La nebbia sul destino della manovra di bilancio si è quasi diradata del tutto. Fra le certezze dei 144 articoli contenuti nel disegno di legge che sarà esaminato in prima battuta alla Camera, c’è il mini ritocchino che potrebbe innalzare le pensioni minime a quota 617,9 euro. Le prime stime calcolano un bonus di circa tre euro che non riesce a trasformarsi nel ritocco da circa 11-15 euro prospettato pochi mesi fa. Resta invece l’equivalente di un paio di caffè al mese per i pensionati più fragili. Il calcolo preciso dell’assegno minimo sarà comunque possibile solo dopo il decreto del Mef, entro il 20 novembre, sull’adeguamento all’inflazione. Il motivo di un aumento così light? La perequazione nel 2025 sarà del 2,2% rispetto al trattamento minimo prima della maggiorazione. Dunque inferiore a quella del 2024, più una piccola aggiustatina dell’1,6% per riacciuffare l’inflazione. Stop.
Ma in caso di via libera il bonus (o la beffa), quanti fiorentini riguarderebbe? La platea di beneficiari non sarebbe proprio ristretta visto che comprende circa il 10% degli circa 240mila a Firenze e provincia che intascano pensioni di vecchiaia. L’Inps nel 2024, nello stesso territorio ha staccato più di 33mila assegni di pensione per classi d’importo fra i 250 e i 700 euro, cioè sotto o poco sopra la soglia minima che, in media, portano nelle tasche di altrettanti pensionati cifre medie di 573 euro. Di queste, quelle totalmente integrate al trattamento minimo, sono 24mila: significa che per altri 9mila pensionati al situazione è cristalizzata con un importo medio di circa 432 euro oppure parzialmente integrata con un importo medio di 490 euro. Ancora troppo sotto la soglia.
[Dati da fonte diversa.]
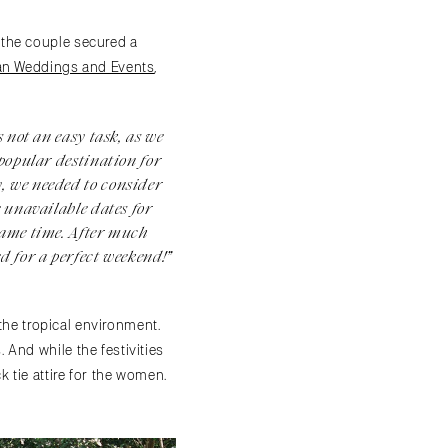
 the couple secured a
rán Weddings and Events
,
 not an easy task, as we
 popular destination for
, we needed to consider
e unavailable dates for
same time. After much
d for a perfect weekend!”
 the tropical environment.
And while the festivities
 tie attire for the women.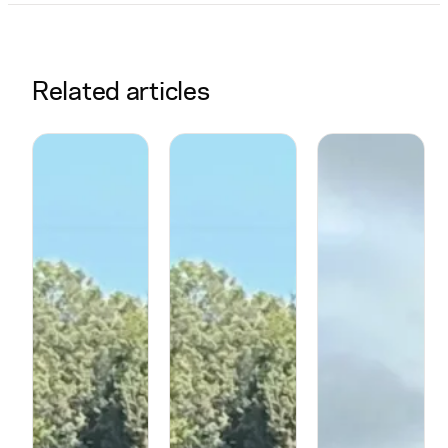
Related articles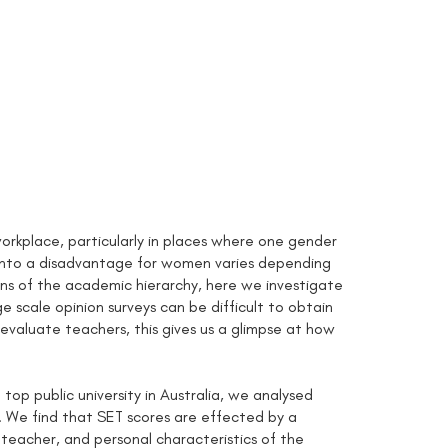
rkplace, particularly in places where one gender
d into a disadvantage for women varies depending
ns of the academic hierarchy, here we investigate
e scale opinion surveys can be difficult to obtain
 evaluate teachers, this gives us a glimpse at how
op public university in Australia, we analysed
 We find that SET scores are effected by a
 teacher, and personal characteristics of the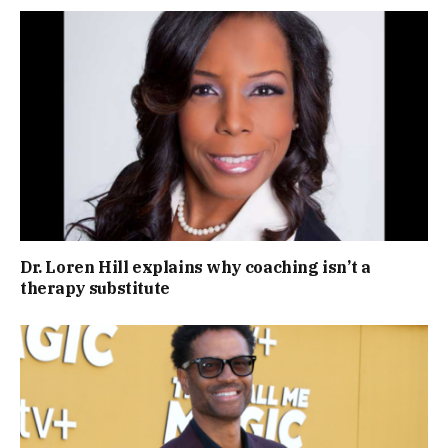
Dr. Loren Hill explains why coaching isn’t a
therapy substitute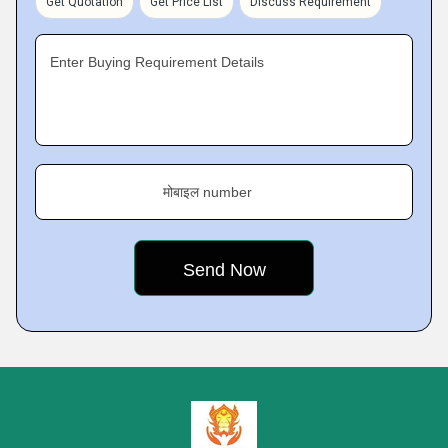
Get Quotation
Get Price List
Discuss Requirement
Enter Buying Requirement Details
मोबाइल number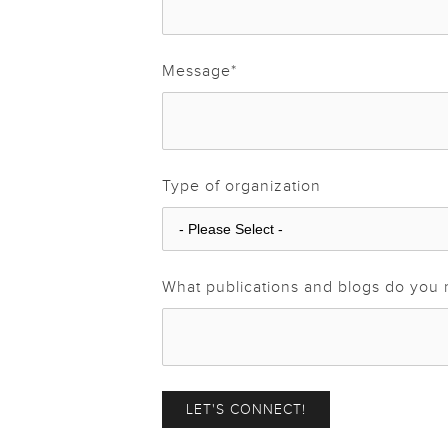
Message
*
Type of organization
What publications and blogs do you 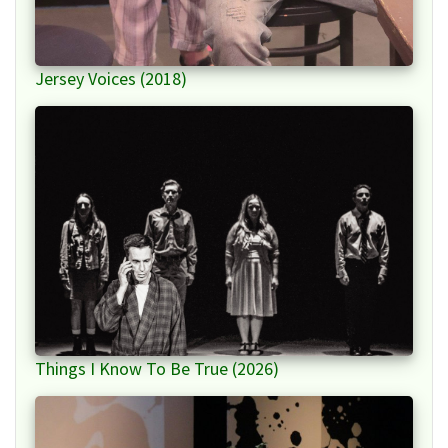
Jersey Voices (2018)
Things I Know To Be True (2026)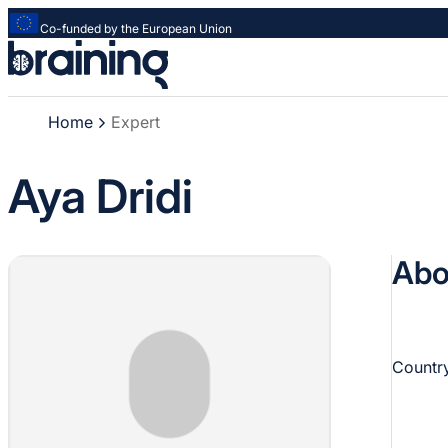
Co-funded by the European Union
Strona
główna
-
Home
Expert
Braining
-
Spreading
Aya Dridi
knowledge
of
innovative
Abo
research
methods
Country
E se il governo, per bocca del ministro degli Esteri, Antonio Tajani, due mesi fa aveva annunciato il tentativo di portare gli assegni più poveri a 1000 euro al mese entro fine legislatura, i tre zeri per molti fiorentini sono un miraggio.
Circa 34mila pensionati, in pratica più di uno su dieci della nostra provincia, intascano un cedolino che va dai 750 euro ai 1.249 euro. Le cose vanno meglio, in questa fascia, per i circa 2.800 dipendenti pubblici a riposo che superano quota mille, mentre peggiorano per autonomi e parasubordinati proprietari di assegni più scarichi che, in media sono di 930 euro. La nostra provincia però non se la passa male, almeno rispetto alla Toscana: l’importo medio mensile liquidato infatti risulta più alto per le femmine rispetto alle media regionale e nazionale. Idem per i maschi, ma solo rispetto al resto della Toscana e non d’Italia. In una fascia più sicura si trovano 41mila lavoratori a riposo con un assegno medio da 1.700 euro fra cui 8mila dipendenti pubblici, 6.300 artigiani e quasi 4mila commercianti.
Chi invece dorme fra due guanciali sono i possessori di cedolini pesantissimi: in più di 6mila, cioè poco più del 2% dei nostri pensionati, intascano cifre medie da 3.900 euro al mese. Si tratta soprattutto di cedolini che arrivano dal fondo pensioni lavoratori dipendenti: ex elettrici, Inpdai, dipendenti delle poste, ferrovieri e telefonici, ma anche quasi 400 commercianti con una minima parte di subordinati. La mensilità da Paperoni l’Inps invece la versa a un piccolo esercito di 4.200 lavoratori a riposo. Ciascuno di loro riceve ogni mese dai 4mila ai 7mila euro di pensione, sette volte tanto l’assegno di un pensionato fiorentino su dieci. Le notizie non sono tutte grigie, ma solo per chi ha importi più alti. Il cambio di passo arriverà infatti sui meccanismi di rivalutazione.
Se nell’ultima finanziaria il meccanismo di indicizzazione era stato rivisto prevedendo un taglio alla rivalutazione degli importi più alti, adesso sembra esserci stato un dietrofront. Finora l’aumento del 7,3% restava valido per le pensioni fino a quattro volte il minimo, mentre oltre soglia calava al 6,2% e poi al 3,8%. Il ministro Giorgetti, adesso, ha promesso meno severità annunciando che il meccanismo di ‘sterilizzazione’ non ci sarà più.